The Imaging Infinity Observatory
Originally constructed in 2006 and shared by Hap Griffin and Gene Hunter after outgrowing their original building, this observatory is now occupied only by Hap since Gene decided to change the course of his astronomical activities. Like the Foster-Hinson Observatory next door, this building has an environmentally regulated control room for more comfortable working conditions in the winter and space for visitors to congregate. The building features a kitchen, bathroom, heating and air conditioning, a central vacuum cleaning system, satellite TV (DirecTV), satellite radio (XM), and Verizon wireless internet.
|No real observatory is complete without a "warm room" for those cold nights and weekend long astrophotography sessions. Shown here is the kitchen, complete with tile countertop, custom cabinets, fridge, gas stove, microwave, and bar. Also shown is the propane powered central heater. On cold nights, it is no problem having a 50+ degree differential between the warm room and the outside.|
|Hap's sleeping and operating area. All three of the observatory PC's are linked via wireless networking so the telescopes can be remotely controlled from the warm room, or even from one of the other observatories on site. A futon provides seating for visitors and a bed for sleeping.
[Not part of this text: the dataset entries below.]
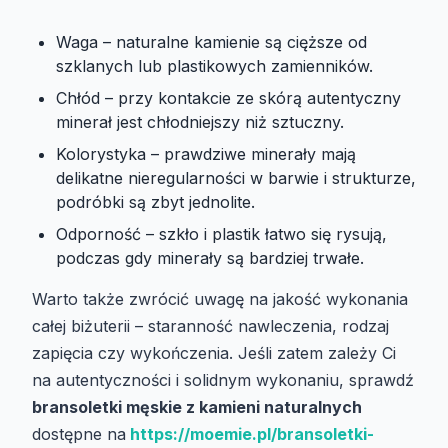
Waga – naturalne kamienie są cięższe od
szklanych lub plastikowych zamienników.
Chłód – przy kontakcie ze skórą autentyczny
minerał jest chłodniejszy niż sztuczny.
Kolorystyka – prawdziwe minerały mają
delikatne nieregularności w barwie i strukturze,
podróbki są zbyt jednolite.
Odporność – szkło i plastik łatwo się rysują,
podczas gdy minerały są bardziej trwałe.
Warto także zwrócić uwagę na jakość wykonania
całej biżuterii – staranność nawleczenia, rodzaj
zapięcia czy wykończenia. Jeśli zatem zależy Ci
na autentyczności i solidnym wykonaniu, sprawdź
bransoletki męskie z kamieni naturalnych
dostępne na
https://moemie.pl/bransoletki-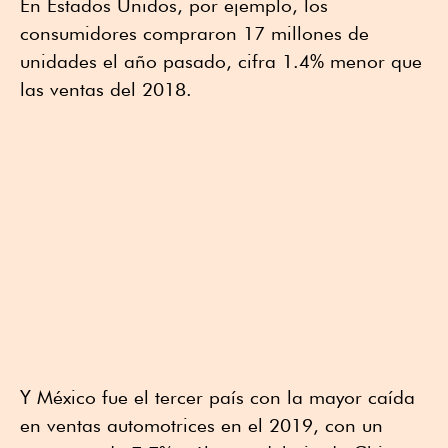
En Estados Unidos, por ejemplo, los
consumidores compraron 17 millones de
unidades el año pasado, cifra 1.4% menor que
las ventas del 2018.
Y México fue el tercer país con la mayor caída
en ventas automotrices en el 2019, con un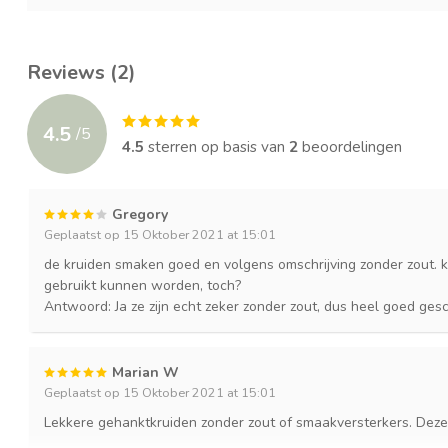
Reviews (2)
4.5
/
5
4.5
sterren op basis van
2
beoordelingen
Gregory
Geplaatst op 15 Oktober 2021 at 15:01
de kruiden smaken goed en volgens omschrijving zonder zout. k
gebruikt kunnen worden, toch?
Antwoord: Ja ze zijn echt zeker zonder zout, dus heel goed gesc
Marian W
Geplaatst op 15 Oktober 2021 at 15:01
Lekkere gehanktkruiden zonder zout of smaakversterkers. Deze 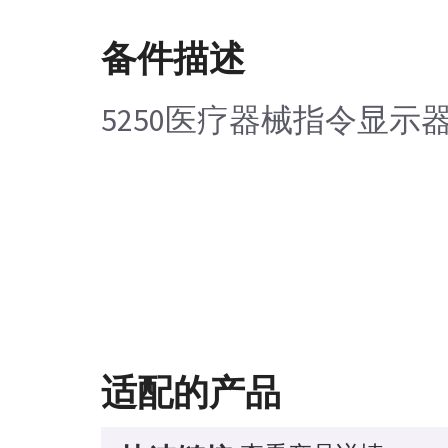
备件描述
5250医疗器械指令显示
适配的产品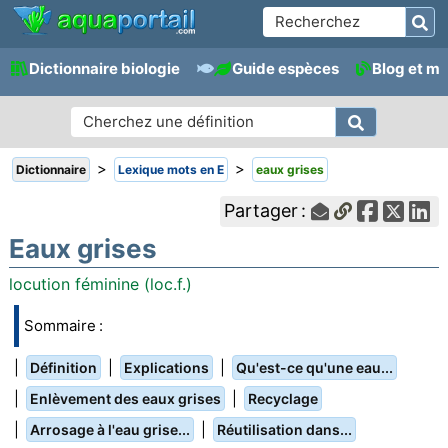
Dictionnaire biologie
Guide espèces
Blog et m
>
>
Dictionnaire
Lexique mots en E
eaux grises
Partager :
Eaux grises
locution féminine (loc.f.)
Sommaire :
|
|
|
Définition
Explications
Qu'est-ce qu'une eau...
|
|
Enlèvement des eaux grises
Recyclage
|
|
Arrosage à l'eau grise...
Réutilisation dans...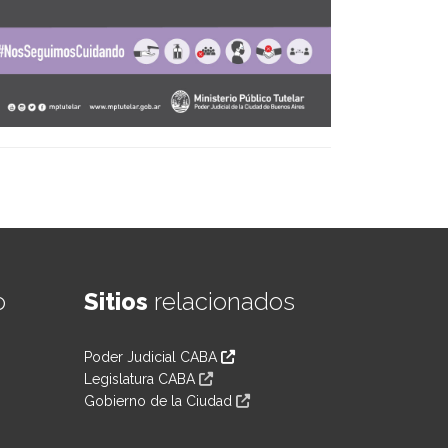
o
Sitios
relacionados
Poder Judicial CABA
Legislatura CABA
Gobierno de la Ciudad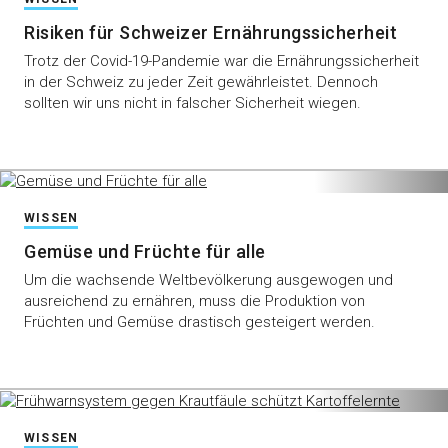
Risiken für Schweizer Ernährungssicherheit
Trotz der Covid-19-Pandemie war die Ernährungssicherheit
in der Schweiz zu jeder Zeit gewährleistet. Dennoch
sollten wir uns nicht in falscher Sicherheit wiegen.
WISSEN
Gemüse und Früchte für alle
Um die wachsende Weltbevölkerung ausgewogen und
ausreichend zu ernähren, muss die Produktion von
Früchten und Gemüse drastisch gesteigert werden.
WISSEN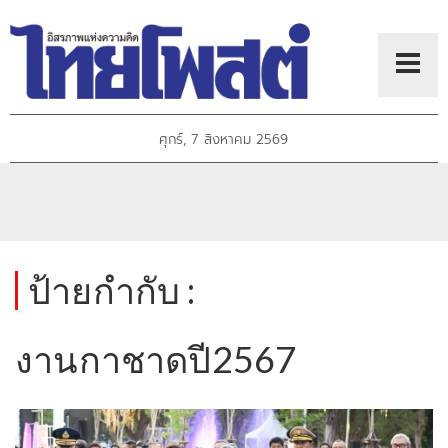
ศุกร์, 7 สิงหาคม 2569
ป้ายกำกับ :
งานกาชาดปี2567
To the right are the steps leading up to the telescope room. Also seen here is the air conditioner and HDTV.|
|The corner bathroom. The west side of the warm room serves as the utility side with the kitchen, bathroom and storage areas.|
|The interior of the bathroom showing the tile countertop with bar sink, oak cabinets, tile floor and water storage tank. There is an electric water pump and water heater within the cabinet. The window that formally provided viewing into the telescope room will soon be replaced with a mirror.|
|A deck for cooking out and relaxing finishes off the rear of the building and provides a walkway to the Foster-Hinson Observatory next door.|
|Hap's rig consists of two scopes covering the focal length spectrum...a Takahashi FSQ-106N at 530mm for wide-field work and a Planewave 12.5" CDK at 2540mm for smaller objects. The mount is an Astro-Physics AP-1200.|
Breakfast on the deck at MAC-Hunter after a long night of imaging.